Recently I was forwarded an email which I excerpt below:
Washington, DC Metro Station on a cold January morning in 2007. The man with a violin played six Bach pieces for about 45 minutes. During that time approx. 2 thousand people went through the station, most of them on their way to work. After 3 minutes a middle aged man noticed there was a musician playing. He slowed his pace and stopped for a few seconds and then hurried to meet his schedule.
4 minutes later: the violinist received his first dollar: a woman threw the money in the hat and, without stopping, continued to walk.
6 minutes: A young man leaned against the wall to listen to him, then looked at his watch and started to walk again.
10 minutes: A 3-year old boy stopped but his mother tugged him along hurriedly. The kid stopped to look at the violinist again, but the mother pushed hard and the child continued to walk, turning his head all the time. This action was repeated by several other children. Every parent, without exception, forced their children to move on quickly.
45 minutes: The musician played continuously. Only 6 people stopped and listened for a short while. About 20 gave money but continued to walk at their normal pace. The man collected a total of $32.
1 hour: He finished playing and silence took over. No one noticed. No one applauded, nor was there any recognition.
No one knew this, but the violinist was Joshua Bell, one of the greatest musicians in the world. He played one of the most intricate pieces ever written, with a violin worth $3.5 million dollars. Two days before, Joshua Bell sold out a theater in Boston where the seats averaged $100.

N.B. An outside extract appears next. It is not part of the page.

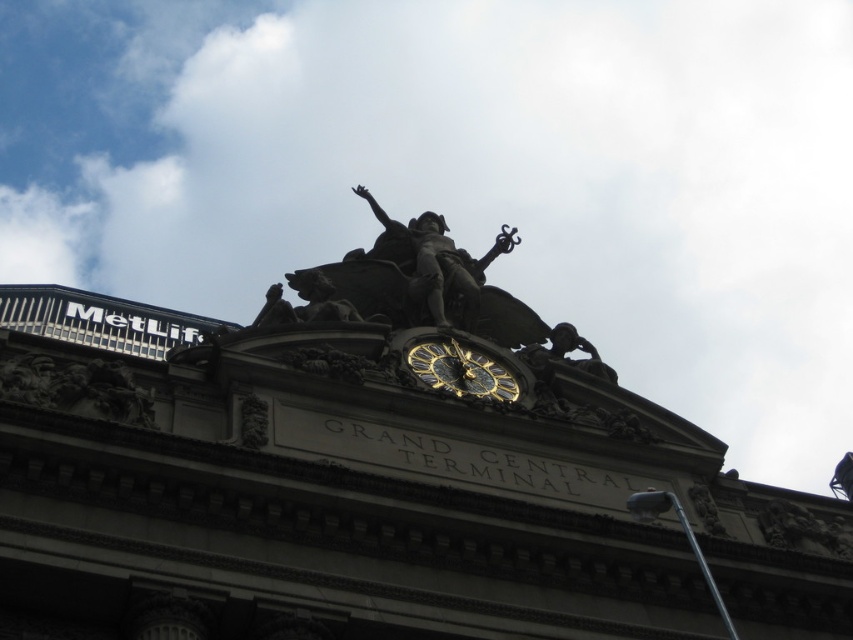 You are standing at the base of Grand Central Terminal and want to take a photo of the point marked at coordinates point (x=421, y=289). If your camera has a maximum zoom range of 100 feet, will you be able to capture the point in your photo?

The point marked at coordinates point (x=421, y=289) is 216.01 feet away from the viewer. Since the camera can only zoom up to 100 feet, the point is too far to be captured in the photo.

This is a true story. Joshua Bell playing incognito in the metro station was organized by the Washington Post as part of a social experiment about perception, taste and people’s priorities. The questions raised: in a common place environment at an inappropriate hour, do we perceive beauty? Do we stop to appreciate it? Do we recognize talent in an unexpected context?
I found the story fascinating, and checked it at several online sites to verify its truth (eg, Snopes). Not only is the story true, but the WashPost reporter who covered it received a Pulitzer for the article.
What a sobering thing - that we might not perceive beauty in an ordinary, daily context!
My own past experience has taught me to be careful about the company one’s artwork keeps; when a piece I know to be good is hung with average county-fair art in a whitewashed cinder-block building, that piece dims…as though one good work of art cannot entirely overcome the mediocrity around it. Or think of your own perceptions walking into a gallery: if you see only quality work at every turn, you think the more highly of all of it. But as soon as you see something sub-par, suddenly the rest of the work feels more ordinary.
As a cynic I once knew used to say, art is worth only what someone will pay at a garage sale for it. Think of those legendary garage-sale finds we sometimes read about - the Picasso or whatever - sold for a few dollars, now worth millions.
What do you think?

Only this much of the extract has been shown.